== PROBLEM STATEMENT ==
Go through the entries below and pick out every line with "People".

-- SUPPLIED RECORDS follows --

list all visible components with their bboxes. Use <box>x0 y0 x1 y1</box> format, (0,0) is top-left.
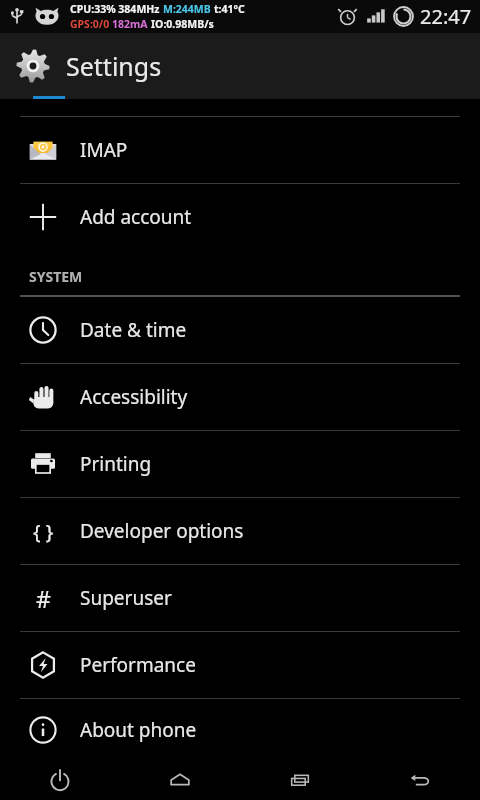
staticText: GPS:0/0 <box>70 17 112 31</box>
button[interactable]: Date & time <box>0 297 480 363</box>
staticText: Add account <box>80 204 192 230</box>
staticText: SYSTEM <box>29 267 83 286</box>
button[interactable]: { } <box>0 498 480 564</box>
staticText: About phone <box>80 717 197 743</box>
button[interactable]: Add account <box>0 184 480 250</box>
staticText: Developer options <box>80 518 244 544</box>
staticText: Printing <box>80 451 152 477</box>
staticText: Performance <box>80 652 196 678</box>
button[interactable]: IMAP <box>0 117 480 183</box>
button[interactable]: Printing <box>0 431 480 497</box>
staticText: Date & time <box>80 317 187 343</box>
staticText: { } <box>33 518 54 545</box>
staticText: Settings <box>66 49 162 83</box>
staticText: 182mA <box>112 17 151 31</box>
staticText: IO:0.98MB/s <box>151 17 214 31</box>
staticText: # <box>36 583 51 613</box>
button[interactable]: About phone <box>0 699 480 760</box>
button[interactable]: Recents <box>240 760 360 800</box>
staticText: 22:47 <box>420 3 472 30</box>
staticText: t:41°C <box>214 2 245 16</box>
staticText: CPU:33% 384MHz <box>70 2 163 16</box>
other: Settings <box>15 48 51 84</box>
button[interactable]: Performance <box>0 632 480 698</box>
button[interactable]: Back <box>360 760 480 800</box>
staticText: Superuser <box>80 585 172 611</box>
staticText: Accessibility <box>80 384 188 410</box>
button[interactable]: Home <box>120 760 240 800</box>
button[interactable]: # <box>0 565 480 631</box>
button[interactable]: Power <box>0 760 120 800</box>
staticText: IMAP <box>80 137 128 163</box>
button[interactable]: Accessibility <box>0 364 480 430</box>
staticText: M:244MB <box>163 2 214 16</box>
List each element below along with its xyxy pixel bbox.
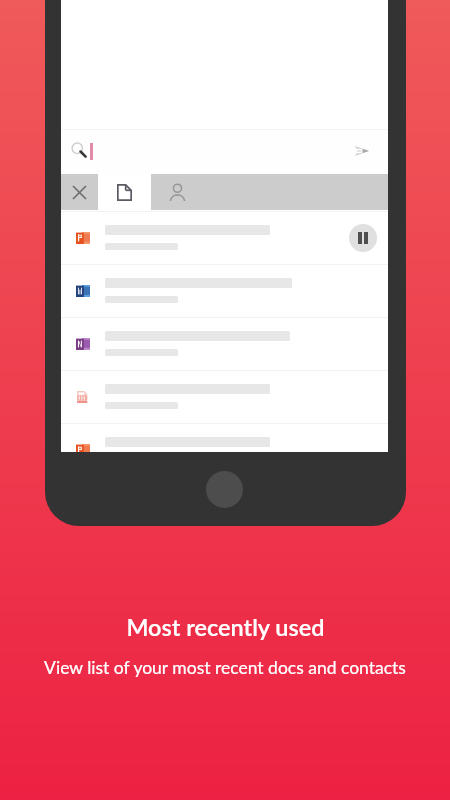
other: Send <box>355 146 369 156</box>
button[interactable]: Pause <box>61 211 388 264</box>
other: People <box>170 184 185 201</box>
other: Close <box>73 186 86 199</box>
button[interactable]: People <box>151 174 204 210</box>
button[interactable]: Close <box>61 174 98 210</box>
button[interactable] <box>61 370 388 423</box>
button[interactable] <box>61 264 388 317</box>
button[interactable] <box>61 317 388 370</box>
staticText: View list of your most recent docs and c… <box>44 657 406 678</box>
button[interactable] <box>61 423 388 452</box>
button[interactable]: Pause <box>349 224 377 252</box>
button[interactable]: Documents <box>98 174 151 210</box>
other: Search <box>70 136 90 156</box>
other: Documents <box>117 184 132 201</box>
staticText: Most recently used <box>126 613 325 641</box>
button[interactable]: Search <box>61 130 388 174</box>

-- SUPPLIED RECORDS concluded --
-- SUPPLIED RECORDS follows --

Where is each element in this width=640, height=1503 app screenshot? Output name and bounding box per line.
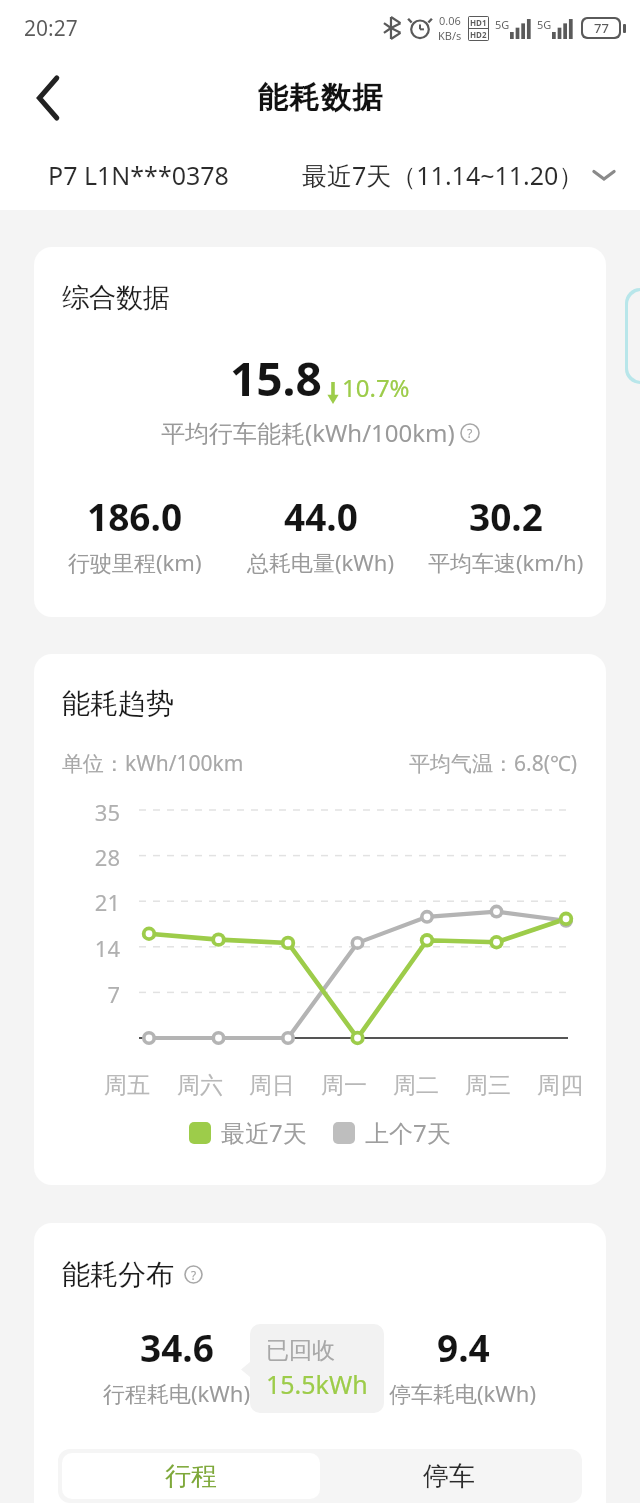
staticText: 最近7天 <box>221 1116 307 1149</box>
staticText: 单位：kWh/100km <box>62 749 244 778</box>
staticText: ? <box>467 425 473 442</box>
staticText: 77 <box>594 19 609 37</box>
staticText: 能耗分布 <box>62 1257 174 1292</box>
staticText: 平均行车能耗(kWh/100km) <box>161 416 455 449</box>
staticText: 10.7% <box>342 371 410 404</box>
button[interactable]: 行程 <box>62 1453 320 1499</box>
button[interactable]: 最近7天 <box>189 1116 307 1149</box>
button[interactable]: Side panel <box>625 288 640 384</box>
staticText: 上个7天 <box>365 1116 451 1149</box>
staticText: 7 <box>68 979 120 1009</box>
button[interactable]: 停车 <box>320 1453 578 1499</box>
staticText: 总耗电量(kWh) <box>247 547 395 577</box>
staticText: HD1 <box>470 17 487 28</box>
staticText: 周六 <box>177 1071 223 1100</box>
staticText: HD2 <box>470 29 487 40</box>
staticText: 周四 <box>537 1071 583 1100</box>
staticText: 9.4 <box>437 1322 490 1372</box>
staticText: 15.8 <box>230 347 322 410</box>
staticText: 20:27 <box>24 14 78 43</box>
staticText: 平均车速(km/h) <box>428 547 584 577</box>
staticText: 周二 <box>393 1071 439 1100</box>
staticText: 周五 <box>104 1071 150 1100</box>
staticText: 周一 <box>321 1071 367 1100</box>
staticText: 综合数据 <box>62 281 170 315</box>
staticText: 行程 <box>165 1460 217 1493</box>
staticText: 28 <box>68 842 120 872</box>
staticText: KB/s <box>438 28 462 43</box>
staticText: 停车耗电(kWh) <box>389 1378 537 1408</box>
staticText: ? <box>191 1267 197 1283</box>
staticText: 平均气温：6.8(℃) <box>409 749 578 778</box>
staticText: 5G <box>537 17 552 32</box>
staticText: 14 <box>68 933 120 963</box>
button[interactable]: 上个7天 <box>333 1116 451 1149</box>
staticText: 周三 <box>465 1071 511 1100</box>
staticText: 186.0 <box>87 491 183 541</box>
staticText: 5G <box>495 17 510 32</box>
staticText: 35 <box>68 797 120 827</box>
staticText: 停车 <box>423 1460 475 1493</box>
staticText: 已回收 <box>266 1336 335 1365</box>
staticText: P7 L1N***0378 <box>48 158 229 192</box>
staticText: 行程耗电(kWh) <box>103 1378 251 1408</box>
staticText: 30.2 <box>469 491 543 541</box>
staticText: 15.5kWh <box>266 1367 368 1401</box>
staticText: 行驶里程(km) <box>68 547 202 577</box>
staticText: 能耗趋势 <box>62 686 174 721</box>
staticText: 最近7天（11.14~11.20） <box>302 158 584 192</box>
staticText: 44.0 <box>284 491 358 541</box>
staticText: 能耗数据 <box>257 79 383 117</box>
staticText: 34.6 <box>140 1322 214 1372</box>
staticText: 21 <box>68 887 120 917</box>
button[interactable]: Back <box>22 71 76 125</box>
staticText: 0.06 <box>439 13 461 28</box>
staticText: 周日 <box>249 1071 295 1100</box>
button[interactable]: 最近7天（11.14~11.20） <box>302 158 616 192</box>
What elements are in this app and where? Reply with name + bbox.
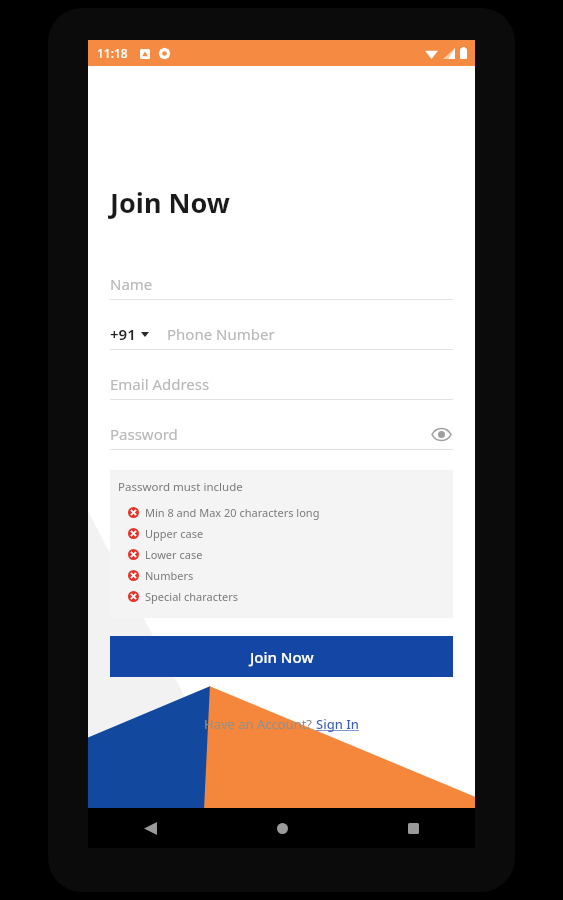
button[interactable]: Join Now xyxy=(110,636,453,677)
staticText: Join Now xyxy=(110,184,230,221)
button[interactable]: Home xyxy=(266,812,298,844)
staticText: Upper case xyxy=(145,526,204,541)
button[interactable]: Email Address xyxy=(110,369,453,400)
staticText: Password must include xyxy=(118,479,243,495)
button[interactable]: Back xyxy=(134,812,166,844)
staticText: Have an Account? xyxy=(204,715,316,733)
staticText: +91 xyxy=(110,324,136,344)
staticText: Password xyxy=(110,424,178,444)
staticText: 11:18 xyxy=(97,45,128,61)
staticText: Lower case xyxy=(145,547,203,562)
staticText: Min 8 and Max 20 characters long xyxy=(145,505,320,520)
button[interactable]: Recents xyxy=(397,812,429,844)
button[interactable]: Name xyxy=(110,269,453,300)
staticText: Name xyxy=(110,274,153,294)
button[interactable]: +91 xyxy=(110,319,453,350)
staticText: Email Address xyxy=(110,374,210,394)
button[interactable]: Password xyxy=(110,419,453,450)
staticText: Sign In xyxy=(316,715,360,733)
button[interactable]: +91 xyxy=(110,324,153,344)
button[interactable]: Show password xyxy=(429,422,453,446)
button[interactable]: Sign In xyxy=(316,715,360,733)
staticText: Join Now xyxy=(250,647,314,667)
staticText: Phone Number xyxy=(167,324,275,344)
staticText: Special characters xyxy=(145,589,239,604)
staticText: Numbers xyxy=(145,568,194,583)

-- SUPPLIED RECORDS concluded --

== RESULT OF THE TASK ==
other: People <box>170 184 185 201</box>
button[interactable]: People <box>151 174 204 210</box>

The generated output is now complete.